First, find the project-level AI provider env var:

```bash theme={"theme":{"light":"github-light","dark":"github-dark-dimmed"}}
curl -sS "$BRAINTRUST_API_URL/v1/env_var?object_type=project&object_id=<PROJECT_ID>&secret_category=ai_provider" \
  -H "Authorization: Bearer <braintrust-api-token>" \
  | jq '.objects[] | {id, name, secret_type, metadata}'
```

Then patch the affected provider. Replace `<ENV_VAR_ID>` and the `api_base` value with the endpoint you intend to use:

```bash theme={"theme":{"light":"github-light","dark":"github-dark-dimmed"}}
curl -sS -X PATCH "$BRAINTRUST_API_URL/v1/env_var/<ENV_VAR_ID>" \
  -H "Authorization: Bearer <braintrust-api-token>" \
  -H "Content-Type: application/json" \
  -d '{
    "secret_type": "openai",
    "metadata": {
      "excludeDefaultModels": false,
      "supportsStreaming": true,
      "api_base": "https://us.api.openai.com/v1"
    }
  }'
```

This removes newer metadata fields such as `auth_type` and `auth_format` while preserving the fields the old proxy needs to route default OpenAI-model requests to the project provider.
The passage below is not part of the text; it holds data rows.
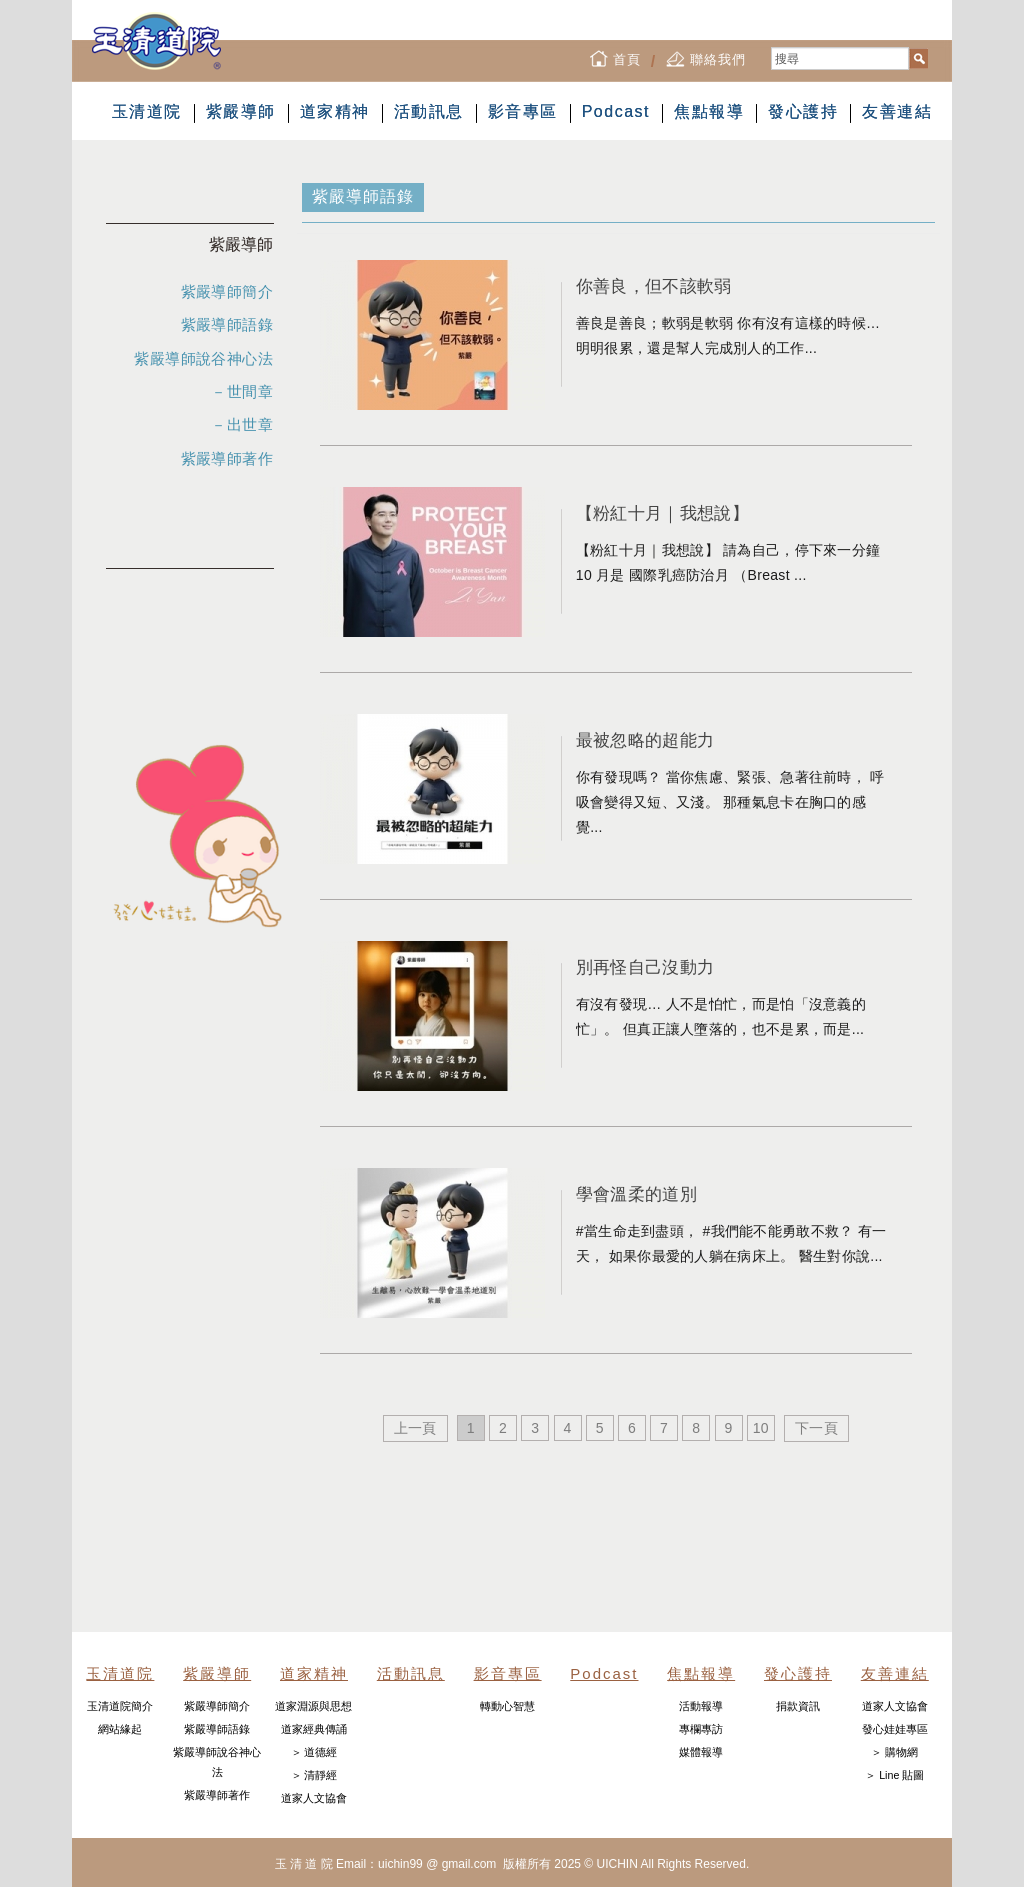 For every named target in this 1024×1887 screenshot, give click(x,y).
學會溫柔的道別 (636, 1194)
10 (761, 1428)
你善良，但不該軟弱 (654, 286)
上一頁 (415, 1428)
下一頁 (816, 1428)
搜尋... (771, 47)
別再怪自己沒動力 (645, 967)
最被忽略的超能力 (645, 740)
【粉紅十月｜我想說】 (662, 513)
## What each metadata field does

* `secret_type: "openai"` marks the env var as an OpenAI AI provider secret.
* `api_base` points the provider at the intended OpenAI-compatible endpoint.
* `excludeDefaultModels: false` keeps the provider eligible for normal OpenAI model routing.
* `supportsStreaming: true` marks the provider as streaming-capable.

The key part of the workaround is omitting unsupported fields from metadata. In the legacy proxy failure mode, extra metadata can cause the entire project provider secret to be rejected before it is used for routing.

## Verify the fix

After patching the env var:

1. Retry the same Playground or proxy request.
2. Confirm the proxy no longer logs `Failed to load project secrets, continuing with org secrets only` for that project.
3. Confirm the request uses the expected project-level provider credentials.
4. If available, check the proxy or response headers for the used provider endpoint.

## Long-term fix

Upgrade the data plane/proxy instead of relying on direct metadata patches. Current proxy versions changed provider-secret metadata validation to preserve unknown keys rather than rejecting the secret, which prevents newer UI metadata from breaking older routing assumptions.

For new deployments and migrations, prefer Gateway over the deprecated AI proxy.

## Related routing note

Project-level provider override is name-based: when project and organization providers share the same provider name, the project provider takes precedence for that project. If providers have different names but are both eligible for the requested model, they can both remain candidates for routing.